### What is expected
Each line in the entries below that holds the string "полета" is to be listed.

### Data for processing
##############################

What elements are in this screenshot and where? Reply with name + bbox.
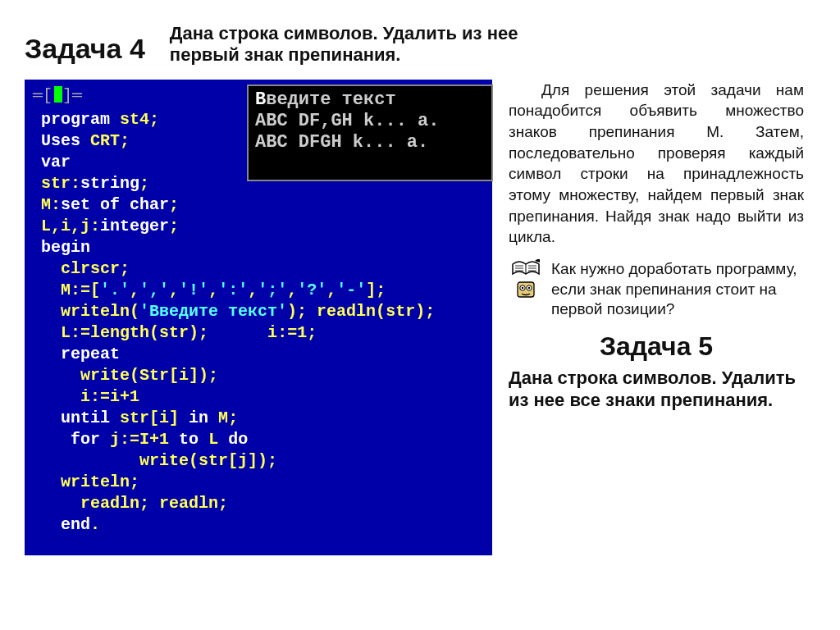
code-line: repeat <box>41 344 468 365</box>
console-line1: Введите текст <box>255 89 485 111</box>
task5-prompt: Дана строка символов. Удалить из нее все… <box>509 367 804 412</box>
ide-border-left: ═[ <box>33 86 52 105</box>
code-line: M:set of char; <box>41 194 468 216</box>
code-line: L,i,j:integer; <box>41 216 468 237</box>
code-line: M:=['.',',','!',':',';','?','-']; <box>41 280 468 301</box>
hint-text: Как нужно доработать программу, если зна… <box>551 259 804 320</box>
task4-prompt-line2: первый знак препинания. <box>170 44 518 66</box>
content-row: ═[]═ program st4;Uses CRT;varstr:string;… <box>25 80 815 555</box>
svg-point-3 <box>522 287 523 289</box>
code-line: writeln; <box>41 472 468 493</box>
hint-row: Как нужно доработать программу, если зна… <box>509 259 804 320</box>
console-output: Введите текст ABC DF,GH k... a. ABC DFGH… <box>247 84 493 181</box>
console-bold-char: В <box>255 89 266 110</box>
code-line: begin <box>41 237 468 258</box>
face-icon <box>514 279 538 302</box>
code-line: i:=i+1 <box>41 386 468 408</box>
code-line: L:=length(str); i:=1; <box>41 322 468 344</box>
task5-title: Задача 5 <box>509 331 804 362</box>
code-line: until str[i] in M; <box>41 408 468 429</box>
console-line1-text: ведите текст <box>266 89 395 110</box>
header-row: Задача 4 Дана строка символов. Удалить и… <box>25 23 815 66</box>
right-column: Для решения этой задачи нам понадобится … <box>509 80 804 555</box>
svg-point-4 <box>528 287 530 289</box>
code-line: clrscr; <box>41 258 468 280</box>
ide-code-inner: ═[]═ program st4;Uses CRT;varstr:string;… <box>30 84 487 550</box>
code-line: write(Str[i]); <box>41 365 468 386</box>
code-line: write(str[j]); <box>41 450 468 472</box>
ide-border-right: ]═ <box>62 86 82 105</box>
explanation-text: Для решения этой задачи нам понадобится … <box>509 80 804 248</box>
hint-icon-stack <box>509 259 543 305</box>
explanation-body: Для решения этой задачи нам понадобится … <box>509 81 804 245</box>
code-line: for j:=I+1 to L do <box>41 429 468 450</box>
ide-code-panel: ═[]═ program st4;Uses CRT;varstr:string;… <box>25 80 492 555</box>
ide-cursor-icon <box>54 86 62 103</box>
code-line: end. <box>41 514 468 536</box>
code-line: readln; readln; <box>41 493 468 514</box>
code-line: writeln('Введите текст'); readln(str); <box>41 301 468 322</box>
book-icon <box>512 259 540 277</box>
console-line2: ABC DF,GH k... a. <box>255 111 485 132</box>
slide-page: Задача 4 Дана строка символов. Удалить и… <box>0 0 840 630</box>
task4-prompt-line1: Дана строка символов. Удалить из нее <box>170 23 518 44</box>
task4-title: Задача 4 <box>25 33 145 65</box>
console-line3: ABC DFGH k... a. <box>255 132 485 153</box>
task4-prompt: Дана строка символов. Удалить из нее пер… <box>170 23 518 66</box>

##############################

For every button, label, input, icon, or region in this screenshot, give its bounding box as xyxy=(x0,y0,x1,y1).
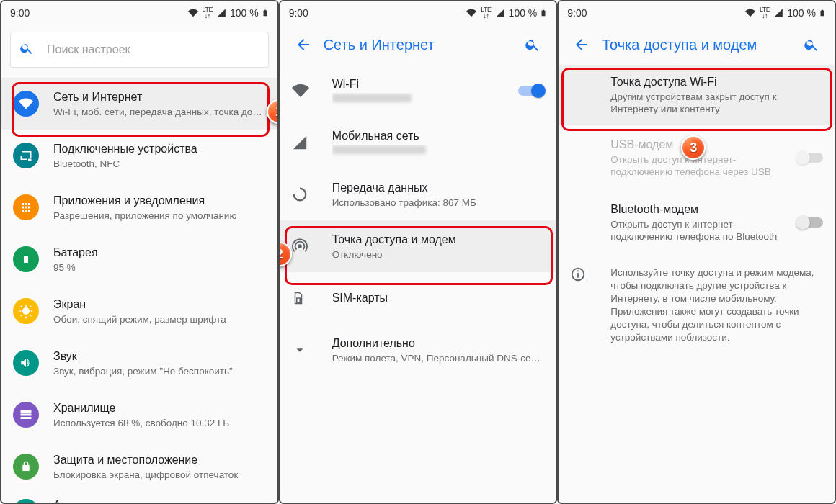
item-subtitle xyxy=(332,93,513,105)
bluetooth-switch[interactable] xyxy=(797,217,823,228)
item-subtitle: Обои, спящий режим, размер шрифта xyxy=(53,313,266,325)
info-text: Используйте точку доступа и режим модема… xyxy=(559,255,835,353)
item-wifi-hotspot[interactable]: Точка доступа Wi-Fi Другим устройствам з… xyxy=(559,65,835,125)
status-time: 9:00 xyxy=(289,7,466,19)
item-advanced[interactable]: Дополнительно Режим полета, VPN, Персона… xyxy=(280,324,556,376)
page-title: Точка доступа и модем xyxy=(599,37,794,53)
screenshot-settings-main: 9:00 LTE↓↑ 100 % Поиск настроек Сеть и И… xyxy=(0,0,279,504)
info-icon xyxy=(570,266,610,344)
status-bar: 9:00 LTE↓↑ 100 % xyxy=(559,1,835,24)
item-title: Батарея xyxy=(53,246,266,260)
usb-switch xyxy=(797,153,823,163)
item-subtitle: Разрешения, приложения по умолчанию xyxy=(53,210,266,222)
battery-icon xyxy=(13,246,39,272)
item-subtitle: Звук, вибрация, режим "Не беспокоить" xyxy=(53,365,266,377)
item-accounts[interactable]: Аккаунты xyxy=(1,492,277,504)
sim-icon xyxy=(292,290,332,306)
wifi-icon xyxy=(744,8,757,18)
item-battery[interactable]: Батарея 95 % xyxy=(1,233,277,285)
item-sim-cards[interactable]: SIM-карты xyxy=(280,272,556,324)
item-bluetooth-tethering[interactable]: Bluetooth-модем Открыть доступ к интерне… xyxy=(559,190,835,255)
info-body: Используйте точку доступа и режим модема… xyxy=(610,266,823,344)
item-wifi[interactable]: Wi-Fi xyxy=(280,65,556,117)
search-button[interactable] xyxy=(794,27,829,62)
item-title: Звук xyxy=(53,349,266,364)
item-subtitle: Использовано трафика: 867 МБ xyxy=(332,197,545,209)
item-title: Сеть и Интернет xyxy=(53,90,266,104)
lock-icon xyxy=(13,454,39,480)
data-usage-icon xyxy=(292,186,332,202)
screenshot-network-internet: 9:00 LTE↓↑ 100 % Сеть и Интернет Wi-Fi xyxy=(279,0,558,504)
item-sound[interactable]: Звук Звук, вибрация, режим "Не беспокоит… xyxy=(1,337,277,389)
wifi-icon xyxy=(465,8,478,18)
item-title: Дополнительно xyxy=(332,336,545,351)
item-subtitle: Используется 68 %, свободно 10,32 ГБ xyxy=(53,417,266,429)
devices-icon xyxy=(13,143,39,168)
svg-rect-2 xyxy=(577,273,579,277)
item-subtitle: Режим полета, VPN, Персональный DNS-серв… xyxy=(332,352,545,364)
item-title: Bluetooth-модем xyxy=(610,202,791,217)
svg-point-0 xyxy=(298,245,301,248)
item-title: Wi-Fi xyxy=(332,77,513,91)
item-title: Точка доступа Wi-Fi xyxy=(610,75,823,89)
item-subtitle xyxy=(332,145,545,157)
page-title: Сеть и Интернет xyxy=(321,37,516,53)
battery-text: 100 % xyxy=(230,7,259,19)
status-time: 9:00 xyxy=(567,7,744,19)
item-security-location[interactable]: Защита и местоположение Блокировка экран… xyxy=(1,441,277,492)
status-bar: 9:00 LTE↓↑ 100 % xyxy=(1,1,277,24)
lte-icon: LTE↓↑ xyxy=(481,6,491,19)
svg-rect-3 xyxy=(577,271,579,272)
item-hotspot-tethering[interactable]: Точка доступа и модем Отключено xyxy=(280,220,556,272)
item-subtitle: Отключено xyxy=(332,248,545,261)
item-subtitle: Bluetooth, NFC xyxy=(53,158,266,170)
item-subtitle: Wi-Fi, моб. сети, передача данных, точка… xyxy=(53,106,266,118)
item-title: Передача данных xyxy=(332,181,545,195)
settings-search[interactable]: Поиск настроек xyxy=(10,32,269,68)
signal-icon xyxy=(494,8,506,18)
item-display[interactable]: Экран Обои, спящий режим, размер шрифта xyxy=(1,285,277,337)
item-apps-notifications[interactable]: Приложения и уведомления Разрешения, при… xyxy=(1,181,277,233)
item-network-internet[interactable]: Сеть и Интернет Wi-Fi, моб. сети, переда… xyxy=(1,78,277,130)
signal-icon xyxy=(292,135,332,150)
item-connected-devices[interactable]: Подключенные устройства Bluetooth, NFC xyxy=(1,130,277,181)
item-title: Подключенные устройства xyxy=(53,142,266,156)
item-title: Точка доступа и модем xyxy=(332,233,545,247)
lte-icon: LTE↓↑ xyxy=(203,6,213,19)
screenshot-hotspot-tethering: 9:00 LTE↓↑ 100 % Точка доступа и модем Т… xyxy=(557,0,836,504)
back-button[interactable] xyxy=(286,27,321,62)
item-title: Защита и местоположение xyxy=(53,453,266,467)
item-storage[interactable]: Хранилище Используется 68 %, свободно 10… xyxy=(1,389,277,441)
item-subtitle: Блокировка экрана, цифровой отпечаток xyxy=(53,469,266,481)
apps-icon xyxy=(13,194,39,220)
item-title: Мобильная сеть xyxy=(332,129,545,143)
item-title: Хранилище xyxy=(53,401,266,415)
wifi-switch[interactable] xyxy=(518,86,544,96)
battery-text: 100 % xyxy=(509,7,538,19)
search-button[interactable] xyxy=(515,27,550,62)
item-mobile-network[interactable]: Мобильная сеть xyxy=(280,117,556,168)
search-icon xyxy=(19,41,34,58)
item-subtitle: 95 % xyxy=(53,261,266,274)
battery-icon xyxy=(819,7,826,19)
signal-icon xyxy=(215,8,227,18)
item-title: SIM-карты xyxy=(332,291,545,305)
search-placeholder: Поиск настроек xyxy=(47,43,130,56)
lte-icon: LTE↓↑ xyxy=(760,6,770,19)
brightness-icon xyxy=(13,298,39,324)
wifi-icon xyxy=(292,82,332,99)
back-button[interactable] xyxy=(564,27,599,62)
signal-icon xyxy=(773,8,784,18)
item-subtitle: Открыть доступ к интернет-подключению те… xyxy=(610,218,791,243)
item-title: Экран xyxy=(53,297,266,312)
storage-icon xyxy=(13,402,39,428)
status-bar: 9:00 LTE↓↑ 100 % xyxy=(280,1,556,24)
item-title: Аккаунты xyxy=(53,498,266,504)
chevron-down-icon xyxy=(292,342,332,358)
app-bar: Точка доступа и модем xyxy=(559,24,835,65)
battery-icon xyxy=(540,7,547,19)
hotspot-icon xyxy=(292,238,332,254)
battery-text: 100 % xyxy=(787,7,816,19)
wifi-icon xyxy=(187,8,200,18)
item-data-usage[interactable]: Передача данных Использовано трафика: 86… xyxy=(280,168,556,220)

##############################

### Answer for this exercise
item-advanced[interactable]: Дополнительно Режим полета, VPN, Персона… xyxy=(280,324,556,376)
item-subtitle: Режим полета, VPN, Персональный DNS-серв… xyxy=(332,352,545,364)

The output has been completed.